# ASSIGNMENT
Transcribe the records below in their entirety, and leave out each image.

Stored dataset items
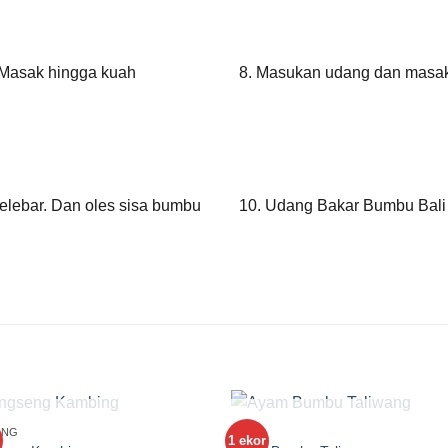
. Masak hingga kuah
8. Masukan udang dan masak 
elebar. Dan oles sisa bumbu
10. Udang Bakar Bumbu Bali 
STOK HABIS
STOK HABIS
ING
AYAM
1 ekor
Add to
Add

# RESULT BELOW
. Masak hingga kuah
8. Masukan udang dan masak 
elebar. Dan oles sisa bumbu
10. Udang Bakar Bumbu Bali 
STOK HABIS
STOK HABIS
ING
AYAM
1 ekor
Add to
Add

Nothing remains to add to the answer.